Liverpool City Council Municipal Elections 2007: Fazakerley
| Party |  | Candidate | Votes | % | ±% |
|---|---|---|---|---|---|
|  | Labour | Steve Rotheram | 1814 | 51.89% |  |
|  | Liberal Democrats | Graham Charles Seddon | 1159 | 33.15% |  |
|  | BNP | Peter Stafford | 324 | 9.27% |  |
|  | Conservative | Nigel Barber | 77 | 2.20% |  |
|  | Green | Kim Graham | 65 | 1.86% |  |
|  | Liberal | Jane Canning | 57 | 1.63% |  |
| Majority |  |  |  |  |  |
| Turnout |  |  | 3496 | 30.66 |  |
|  | Labour hold |  | Swing |  |  |

Liverpool City Council Municipal Elections 2006: Fazakerley
| Party |  | Candidate | Votes | % | ±% |
|---|---|---|---|---|---|
|  | Labour | Dave Hanratty | 1450 | 48.06% |  |
|  | Liberal Democrats | Graham Charles Seddon | 1333 | 44.18% |  |
|  | Liberal | Charles Railton Mayes | 121 | 4.01% |  |
|  | Conservative | Myra Fitzsimmons | 113 | 3.75% |  |
| Majority |  |  |  |  |  |
| Turnout |  |  | 3017 | 25.52% |  |
|  | Labour hold |  | Swing |  |  |

After the boundary change of 2004 the whole of Liverpool City Council faced election. Three Councillors were returned.
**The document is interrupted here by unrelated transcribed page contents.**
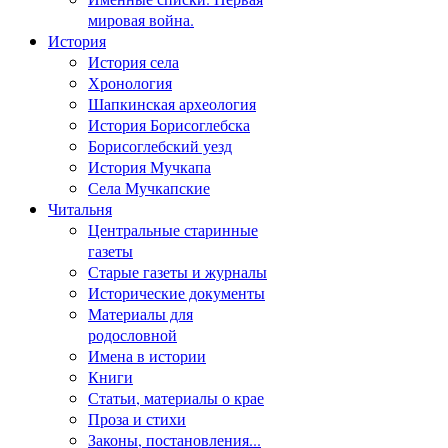
мировая война.
История
История села
Хронология
Шапкинская археология
История Борисоглебска
Борисоглебский уезд
История Мучкапа
Села Мучкапские
Читальня
Центральные старинные
газеты
Старые газеты и журналы
Исторические документы
Материалы для
родословной
Имена в истории
Книги
Статьи, материалы о крае
Проза и стихи
Законы, постановления...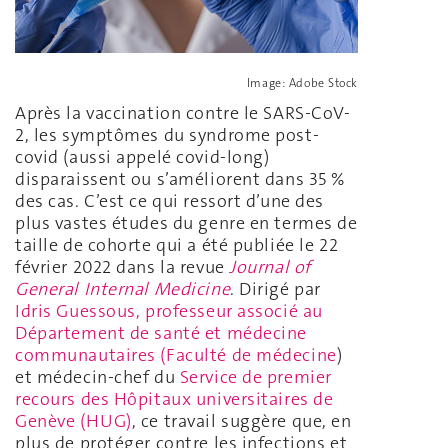
Image: Adobe Stock
Après la vaccination contre le SARS-CoV-
2, les symptômes du syndrome post-
covid (aussi appelé covid-long)
disparaissent ou s’améliorent dans 35 %
des cas. C’est ce qui ressort d’une des
plus vastes études du genre en termes de
taille de cohorte qui a été publiée le 22
février 2022 dans la revue
Journal of
General Internal Medicine
. Dirigé par
Idris Guessous, professeur associé au
Département de santé et médecine
communautaires (Faculté de médecine
)
et médecin-chef du
Service de premier
recours des Hôpitaux universitaires de
Genève (HUG)
, ce travail suggère que, en
plus de protéger contre les infections et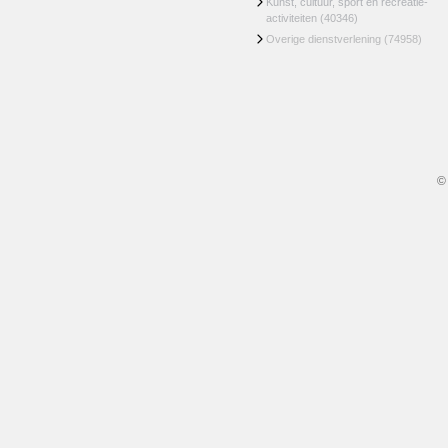
Kunst, cultuur, sport en recreatie-
activiteiten
(40346)
Overige dienstverlening
(74958)
©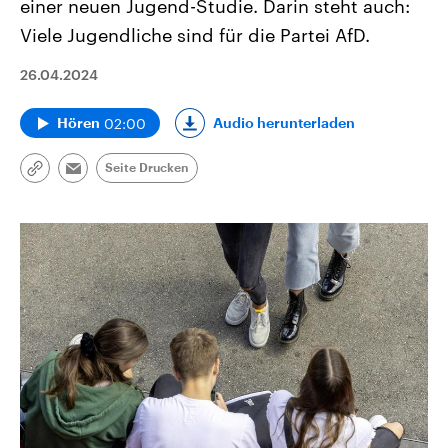
einer neuen Jugend-Studie. Darin steht auch:
Viele Jugendliche sind für die Partei AfD.
26.04.2024
02:00
Audio herunterladen
Hören
Seite Drucken
Link
Email
kopieren/teilen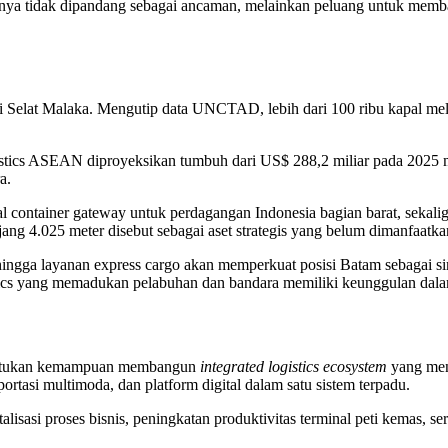
nya tidak dipandang sebagai ancaman, melainkan peluang untuk memba
im di Selat Malaka. Mengutip data UNCTAD, lebih dari 100 ribu kapal m
 logistics ASEAN diproyeksikan tumbuh dari US$ 288,2 miliar pada 20
a.
ontainer gateway untuk perdagangan Indonesia bagian barat, sekaligus
ng 4.025 meter disebut sebagai aset strategis yang belum dimanfaatkan
ingga layanan express cargo akan memperkuat posisi Batam sebagai sim
istics yang memadukan pelabuhan dan bandara memiliki keunggulan da
itentukan kemampuan membangun
integrated logistics ecosystem
yang men
tasi multimoda, dan platform digital dalam satu sistem terpadu.
lisasi proses bisnis, peningkatan produktivitas terminal peti kemas, s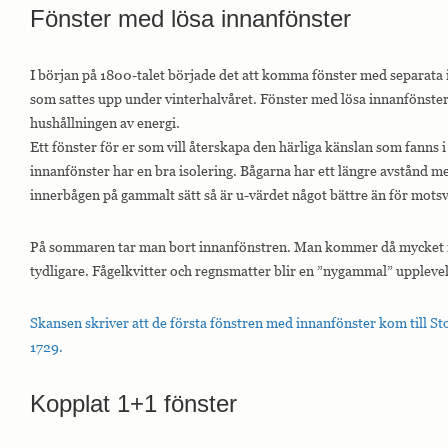
Fönster med lösa innanfönster
hemsidan.
I början på 1800-talet började det att komma fönster med separata 
Marknadsföring
som sattes upp under vinterhalvåret. Fönster med lösa innanfönster
Marknadsförings-
cookies används
hushållningen av energi.
för att leverera
Ett fönster för er som vill återskapa den härliga känslan som fanns 
besökare med
anpassade
innanfönster har en bra isolering. Bågarna har ett längre avstånd m
annonser baserat
innerbågen på gammalt sätt så är u-värdet något bättre än för mots
på de sidor de
besökte tidigare
och analysera
På sommaren tar man bort innanfönstren. Man kommer då mycket n
effektiviteten i
annonskampanjen.
tydligare. Fågelkvitter och regnsmatter blir en ”nygammal” upplevel
Skansen skriver att de första fönstren med innanfönster kom till 
1729.
Kopplat 1+1 fönster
Liverpool City Council Municipal Elections 2004: Fazakerley
| Party |  | Candidate | Votes | % | ±% |
|---|---|---|---|---|---|
|  | Labour | Jack Spriggs | 1872 |  |  |
|  | Labour | Steven Rotheram | 1796 |  |  |
|  | Labour | David Hanratty | 1765 |  |  |
|  | Liberal Democrats | Graham Seddon | 1320 |  |  |
|  | Liberal Democrats | Ann Scott | 1131 |  |  |
|  | Liberal Democrats | Gerard Scott | 1091 |  |  |
|  | Conservative | Donna Lockley | 321 |  |  |
|  | Liberal | Alan Bilby | 173 |  |  |
|  | Liberal | Thomas McDonald | 164 |  |  |
|  | Liberal | Terence Formby | 146 |  |  |
|  | Independent | Sean Doherty | 116 |  |  |
| Majority |  |  |  |  |  |
| Turnout |  |  | 3716 | 31.36% |  |
|  | Labour hold |  | Swing | n/a |  |

• italics - Denotes the sitting Councillor.

• bold - Denotes the winning candidate.